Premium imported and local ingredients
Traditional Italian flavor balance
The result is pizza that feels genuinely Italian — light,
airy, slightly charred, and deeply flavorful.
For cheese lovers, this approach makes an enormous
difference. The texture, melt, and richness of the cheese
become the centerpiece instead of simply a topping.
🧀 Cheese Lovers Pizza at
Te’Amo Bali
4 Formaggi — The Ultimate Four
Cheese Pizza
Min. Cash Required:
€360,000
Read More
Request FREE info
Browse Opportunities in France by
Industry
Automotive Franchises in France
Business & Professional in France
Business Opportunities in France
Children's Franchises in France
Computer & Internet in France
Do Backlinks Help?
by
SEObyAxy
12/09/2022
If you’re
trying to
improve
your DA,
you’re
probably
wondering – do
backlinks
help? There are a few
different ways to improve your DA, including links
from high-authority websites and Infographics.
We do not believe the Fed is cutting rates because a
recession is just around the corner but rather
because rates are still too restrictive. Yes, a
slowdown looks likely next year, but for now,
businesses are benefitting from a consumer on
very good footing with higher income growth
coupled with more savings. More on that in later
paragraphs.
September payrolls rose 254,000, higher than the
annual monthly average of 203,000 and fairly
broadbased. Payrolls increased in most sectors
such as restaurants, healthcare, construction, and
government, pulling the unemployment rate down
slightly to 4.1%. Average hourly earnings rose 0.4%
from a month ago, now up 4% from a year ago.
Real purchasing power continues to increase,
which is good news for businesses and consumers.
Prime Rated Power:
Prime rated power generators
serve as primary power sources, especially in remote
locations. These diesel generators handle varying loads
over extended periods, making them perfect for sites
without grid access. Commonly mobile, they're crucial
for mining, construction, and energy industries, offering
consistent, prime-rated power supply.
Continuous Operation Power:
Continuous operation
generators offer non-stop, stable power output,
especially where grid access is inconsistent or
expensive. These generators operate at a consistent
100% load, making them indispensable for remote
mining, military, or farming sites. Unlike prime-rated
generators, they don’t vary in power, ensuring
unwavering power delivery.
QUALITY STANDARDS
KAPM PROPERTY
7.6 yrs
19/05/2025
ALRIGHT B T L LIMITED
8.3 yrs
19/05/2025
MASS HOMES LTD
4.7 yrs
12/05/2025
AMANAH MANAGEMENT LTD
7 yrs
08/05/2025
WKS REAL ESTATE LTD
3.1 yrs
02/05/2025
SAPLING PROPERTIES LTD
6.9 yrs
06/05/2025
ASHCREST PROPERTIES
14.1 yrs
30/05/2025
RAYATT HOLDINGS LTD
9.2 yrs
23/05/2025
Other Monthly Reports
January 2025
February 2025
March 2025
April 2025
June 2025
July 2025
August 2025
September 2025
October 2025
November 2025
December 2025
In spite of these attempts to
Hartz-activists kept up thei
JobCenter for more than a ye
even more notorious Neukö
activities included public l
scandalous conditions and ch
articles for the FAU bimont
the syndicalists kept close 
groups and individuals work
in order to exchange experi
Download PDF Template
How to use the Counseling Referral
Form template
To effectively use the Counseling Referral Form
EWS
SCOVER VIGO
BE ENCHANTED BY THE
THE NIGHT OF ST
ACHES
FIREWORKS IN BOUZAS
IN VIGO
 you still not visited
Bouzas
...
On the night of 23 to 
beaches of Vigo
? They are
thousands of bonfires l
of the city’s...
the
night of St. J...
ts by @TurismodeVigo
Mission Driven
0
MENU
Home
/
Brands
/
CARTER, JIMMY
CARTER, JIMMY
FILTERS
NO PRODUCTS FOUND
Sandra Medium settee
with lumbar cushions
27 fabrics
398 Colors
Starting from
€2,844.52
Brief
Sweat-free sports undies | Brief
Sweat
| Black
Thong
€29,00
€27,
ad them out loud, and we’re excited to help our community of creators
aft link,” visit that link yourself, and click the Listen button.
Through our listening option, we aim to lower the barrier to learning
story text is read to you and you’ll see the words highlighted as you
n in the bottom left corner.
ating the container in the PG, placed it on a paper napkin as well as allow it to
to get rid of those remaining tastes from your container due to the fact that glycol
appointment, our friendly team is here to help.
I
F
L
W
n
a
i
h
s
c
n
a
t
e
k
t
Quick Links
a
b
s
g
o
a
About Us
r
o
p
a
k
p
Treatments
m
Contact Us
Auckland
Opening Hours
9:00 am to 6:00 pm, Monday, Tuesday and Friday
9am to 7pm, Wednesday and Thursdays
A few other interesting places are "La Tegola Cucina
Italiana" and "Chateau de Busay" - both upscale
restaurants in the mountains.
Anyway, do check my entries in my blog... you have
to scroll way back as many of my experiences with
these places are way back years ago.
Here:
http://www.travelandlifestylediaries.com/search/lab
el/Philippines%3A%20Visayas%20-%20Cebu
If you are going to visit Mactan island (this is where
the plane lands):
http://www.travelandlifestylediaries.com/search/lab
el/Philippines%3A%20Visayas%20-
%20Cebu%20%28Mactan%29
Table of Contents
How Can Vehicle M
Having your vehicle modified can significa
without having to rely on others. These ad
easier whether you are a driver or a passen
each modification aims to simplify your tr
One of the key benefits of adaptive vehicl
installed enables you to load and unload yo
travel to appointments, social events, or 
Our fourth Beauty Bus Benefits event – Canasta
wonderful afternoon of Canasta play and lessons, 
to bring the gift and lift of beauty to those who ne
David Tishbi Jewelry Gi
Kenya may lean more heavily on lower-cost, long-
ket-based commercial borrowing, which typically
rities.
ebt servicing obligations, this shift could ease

____

Directions:
Repeat the data word for word, starting at its first line and stopping after the line that contains "become the centerpiece".

Your response:
Premium imported and local ingredients
Traditional Italian flavor balance
The result is pizza that feels genuinely Italian — light,
airy, slightly charred, and deeply flavorful.
For cheese lovers, this approach makes an enormous
difference. The texture, melt, and richness of the cheese
become the centerpiece instead of simply a topping.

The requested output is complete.